É a celebração de um direito histórico e uma merecida vitória do
povo boliviano - pela qual pesadamente pagou com a vida ceifada de milhares de
lutadores sociais -
durante todos estes anos em que dedicou lutas de massas contra as conseqüências
nefastas do neoliberalismo! Sem contar com o passado, em que a Bolívia foi
fornecedora de ouro e prata para o Império Espanhol, depois de estanho para o
imperialismo mundial, e nesta última fase de petróleo e gás, sem qualquer
retorno para o desenvolvimento da maioria da população. De fato, é um dos países
latino-americanos que mais padecem de miséria, fome e exploração. Mas a tradição
revolucionária do seu povo, sua abnegação e determinação, permitiu colocar
no governo um dirigente sindical e indígena e campesino, e esta mesma firmeza
inspiram os seus atos corajosos.
A Bolívia
neste momento é a prova prática de que "um outro mundo é possível"
que vai além das formulações teóricas dos Fóruns Sociais Mundiais. É a
continuidade do processo de esquerdização da América Latina em curso, é o
reforço recíproco de processos que recolocam na pauta a necessidade, urgência
e possibilidade das transformações sociais.

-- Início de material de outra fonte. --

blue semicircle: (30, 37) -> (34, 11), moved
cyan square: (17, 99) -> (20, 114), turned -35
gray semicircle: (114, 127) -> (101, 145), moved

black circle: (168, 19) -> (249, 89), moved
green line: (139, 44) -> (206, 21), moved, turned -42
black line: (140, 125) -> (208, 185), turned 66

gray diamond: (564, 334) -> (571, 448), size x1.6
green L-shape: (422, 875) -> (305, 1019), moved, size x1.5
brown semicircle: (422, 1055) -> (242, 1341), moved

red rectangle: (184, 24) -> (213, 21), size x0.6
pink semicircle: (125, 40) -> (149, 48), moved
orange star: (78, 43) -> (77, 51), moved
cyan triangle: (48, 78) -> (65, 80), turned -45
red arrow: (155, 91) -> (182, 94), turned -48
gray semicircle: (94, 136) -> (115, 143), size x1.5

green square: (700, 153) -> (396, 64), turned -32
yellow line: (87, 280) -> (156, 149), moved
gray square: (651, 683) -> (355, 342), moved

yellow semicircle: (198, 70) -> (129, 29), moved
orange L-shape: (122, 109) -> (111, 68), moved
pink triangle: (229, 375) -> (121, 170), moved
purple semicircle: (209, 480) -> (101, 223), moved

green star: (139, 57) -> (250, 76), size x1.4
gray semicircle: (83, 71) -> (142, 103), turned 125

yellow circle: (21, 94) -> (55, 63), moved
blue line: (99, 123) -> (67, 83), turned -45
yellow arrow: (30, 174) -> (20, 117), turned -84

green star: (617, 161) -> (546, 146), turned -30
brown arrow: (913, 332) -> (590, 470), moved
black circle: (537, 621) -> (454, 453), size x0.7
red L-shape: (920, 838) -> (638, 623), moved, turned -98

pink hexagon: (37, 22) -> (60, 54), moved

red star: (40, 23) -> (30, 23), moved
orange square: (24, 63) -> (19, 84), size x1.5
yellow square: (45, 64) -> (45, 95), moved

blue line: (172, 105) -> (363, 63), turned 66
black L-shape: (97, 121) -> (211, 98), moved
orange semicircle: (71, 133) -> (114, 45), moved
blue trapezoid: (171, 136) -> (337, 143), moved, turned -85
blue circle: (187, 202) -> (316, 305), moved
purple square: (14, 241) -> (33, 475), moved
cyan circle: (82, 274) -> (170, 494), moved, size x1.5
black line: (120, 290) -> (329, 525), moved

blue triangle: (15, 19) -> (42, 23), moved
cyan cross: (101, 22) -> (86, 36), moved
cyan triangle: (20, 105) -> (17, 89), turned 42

As elites locais, fomentadas pelo imperialismo,
reagiram e reagirão com força contra estas medidas, contra esta tendência. Em
particular, no Brasil, saíram na frente, com os meios de comunicação de massa
que controlam, falando como porta-vozes do imperialismo, da campanha pela ALCA,
usando todo tipo de mentiras e alarmismos histéricos para jogar a população
Brasileira contra a medida tomada pela Bolívia, e em particular para intimidar
o governo brasileiro, chamando-o a romper relações diplomáticas e tomar
medidas drásticas contra o país-irmão.
Por isto, foi muito importante o reconhecimento oficial do
Governo Lula à nacionalização adotada pela Bolívia como ato de soberania
nacional, indicando sim a existência de condições políticas para que também
no Brasil as políticas energéticas sejam reorientadas em favor dos interesses
estratégicos nacionais, enfrentando a escalada de rapina neoliberal das
transnacionais.
Igualmente
colocaram na mira a diplomacia brasileira, que tem sido a ponta avançada do
governo Lula, acusando-a de "fracasso" e de ser "ideológica".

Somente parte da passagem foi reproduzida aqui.